Österreich war das letzte europäische Land, in das der Wolf – absehbarerweise – zurückgekehrt ist. Von der Politik fühlen sich Weidetierhalter, Tierschützer und Wolfsforscher allein gelassen. (Foto: Shutterstock)

Bio-Weidetierhalter, Wolfsforscher und NGOs formulieren auf der Biorama Fair Fair in Wien gemeinsam 7 Forderungen an die Politik.

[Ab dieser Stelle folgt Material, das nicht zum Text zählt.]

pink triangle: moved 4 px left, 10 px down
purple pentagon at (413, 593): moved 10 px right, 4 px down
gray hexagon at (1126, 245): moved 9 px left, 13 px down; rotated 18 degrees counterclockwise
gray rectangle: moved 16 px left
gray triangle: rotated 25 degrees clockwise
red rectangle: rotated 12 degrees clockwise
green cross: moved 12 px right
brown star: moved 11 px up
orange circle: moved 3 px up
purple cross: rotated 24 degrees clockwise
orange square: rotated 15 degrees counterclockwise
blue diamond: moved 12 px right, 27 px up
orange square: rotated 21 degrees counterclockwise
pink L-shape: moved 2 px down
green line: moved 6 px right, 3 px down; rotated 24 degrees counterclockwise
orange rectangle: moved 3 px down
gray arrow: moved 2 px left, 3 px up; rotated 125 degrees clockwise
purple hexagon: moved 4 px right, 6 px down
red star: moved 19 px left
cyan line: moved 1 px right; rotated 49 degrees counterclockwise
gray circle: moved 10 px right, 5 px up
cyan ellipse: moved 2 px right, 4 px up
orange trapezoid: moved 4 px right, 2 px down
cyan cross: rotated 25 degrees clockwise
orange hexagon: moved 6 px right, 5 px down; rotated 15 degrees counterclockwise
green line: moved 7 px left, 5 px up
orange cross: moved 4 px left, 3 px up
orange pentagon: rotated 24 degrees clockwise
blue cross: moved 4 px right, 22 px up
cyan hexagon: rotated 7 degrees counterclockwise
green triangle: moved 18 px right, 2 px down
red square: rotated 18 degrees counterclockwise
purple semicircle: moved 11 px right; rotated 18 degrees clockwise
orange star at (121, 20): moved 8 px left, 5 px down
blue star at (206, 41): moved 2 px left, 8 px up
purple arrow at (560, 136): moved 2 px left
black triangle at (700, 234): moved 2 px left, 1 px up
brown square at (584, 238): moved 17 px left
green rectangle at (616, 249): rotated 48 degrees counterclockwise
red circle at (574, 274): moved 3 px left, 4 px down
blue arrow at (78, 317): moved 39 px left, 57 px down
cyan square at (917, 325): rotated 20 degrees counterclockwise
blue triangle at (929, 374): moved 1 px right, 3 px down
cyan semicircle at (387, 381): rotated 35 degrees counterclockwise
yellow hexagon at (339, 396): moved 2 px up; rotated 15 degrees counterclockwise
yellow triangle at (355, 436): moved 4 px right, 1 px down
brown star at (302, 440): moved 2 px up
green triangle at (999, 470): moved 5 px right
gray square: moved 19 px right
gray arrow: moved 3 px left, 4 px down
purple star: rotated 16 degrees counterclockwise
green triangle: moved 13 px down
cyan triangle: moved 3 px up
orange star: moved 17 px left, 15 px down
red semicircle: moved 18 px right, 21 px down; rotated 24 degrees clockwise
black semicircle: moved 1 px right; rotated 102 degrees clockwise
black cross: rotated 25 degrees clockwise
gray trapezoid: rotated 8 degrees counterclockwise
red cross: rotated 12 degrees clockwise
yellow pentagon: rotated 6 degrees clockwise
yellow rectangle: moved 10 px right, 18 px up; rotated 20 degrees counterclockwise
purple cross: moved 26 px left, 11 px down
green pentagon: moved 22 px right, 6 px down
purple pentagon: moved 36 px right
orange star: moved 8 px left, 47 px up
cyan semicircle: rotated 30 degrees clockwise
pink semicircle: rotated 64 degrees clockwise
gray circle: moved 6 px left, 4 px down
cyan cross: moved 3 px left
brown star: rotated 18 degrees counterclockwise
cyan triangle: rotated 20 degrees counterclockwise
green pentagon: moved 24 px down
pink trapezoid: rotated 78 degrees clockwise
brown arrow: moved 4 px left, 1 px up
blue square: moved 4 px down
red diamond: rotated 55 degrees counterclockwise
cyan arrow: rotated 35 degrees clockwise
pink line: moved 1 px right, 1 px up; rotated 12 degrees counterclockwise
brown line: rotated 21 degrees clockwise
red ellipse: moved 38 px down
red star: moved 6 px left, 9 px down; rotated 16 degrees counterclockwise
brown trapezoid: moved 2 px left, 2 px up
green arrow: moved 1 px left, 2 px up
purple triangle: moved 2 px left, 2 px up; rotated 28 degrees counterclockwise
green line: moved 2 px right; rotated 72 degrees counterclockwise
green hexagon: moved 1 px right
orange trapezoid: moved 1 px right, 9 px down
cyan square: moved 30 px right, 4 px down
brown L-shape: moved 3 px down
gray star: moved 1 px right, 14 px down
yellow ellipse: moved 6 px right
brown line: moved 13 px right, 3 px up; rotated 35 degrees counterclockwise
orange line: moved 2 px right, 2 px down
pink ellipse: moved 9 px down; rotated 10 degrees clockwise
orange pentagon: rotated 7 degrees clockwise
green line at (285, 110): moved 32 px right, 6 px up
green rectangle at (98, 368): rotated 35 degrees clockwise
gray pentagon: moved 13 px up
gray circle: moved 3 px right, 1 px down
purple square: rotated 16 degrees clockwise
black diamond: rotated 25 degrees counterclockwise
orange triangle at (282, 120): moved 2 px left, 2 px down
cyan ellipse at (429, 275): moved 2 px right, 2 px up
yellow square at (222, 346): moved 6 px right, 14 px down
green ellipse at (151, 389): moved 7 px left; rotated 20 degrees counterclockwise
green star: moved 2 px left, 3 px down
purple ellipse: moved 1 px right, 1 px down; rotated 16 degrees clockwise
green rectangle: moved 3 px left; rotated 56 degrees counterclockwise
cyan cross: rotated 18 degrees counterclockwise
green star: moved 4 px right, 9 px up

„Der Wolf ist zurück in Österreich. Und jetzt?“ lautete der Titel einer Diskussionsrunde auf der Biorama Fair Fair in der Wiener Creau. Hintergrund des BIORAMA-Talks, an dem sich Bio-Weidetierhalter, NGO-Tierschützer und Österreichs führende Wolfsforscher beteiligten: Seit Sommer 2016 gibt es in Österreich das erste Mal seit über 100 Jahren wieder ein Wolfsrudel – auf dem Gelände des Truppenübungsplatz Allentsteig. Dass der früher erbittert gejagte Wolf auch andernorts zurückkehrt, begeistert Wildnis-begeisterte Zeitgenossen in den Ballungsräumen, verunsichert aber vor allem extensive Bio-Tierhalter. Während intensive Tierhalter ihre Tiere oft ganzjährig in Ställen halten, werden gerade extensiv gehaltene Tiere, die oft auch ökologisch wertvolle Flächen pflegen, leichter Beute des Wolfs. Genaue Regelungen für Schutzmaßnahmen, aber auch für Schadenskompensation fehlen. Ebenso fehle eine österreichweite Information zum Thema Herdenschutz. Von der Politik fühlten sich alle Diskutanten komplett allein gelassen. „Die Politik stellt sich tot und hofft offensichtlich darauf, dass endlich irgendwas passiert – weil dann kann man die Wölfe einfach abschießen lassen“, war in der Creau zu hören.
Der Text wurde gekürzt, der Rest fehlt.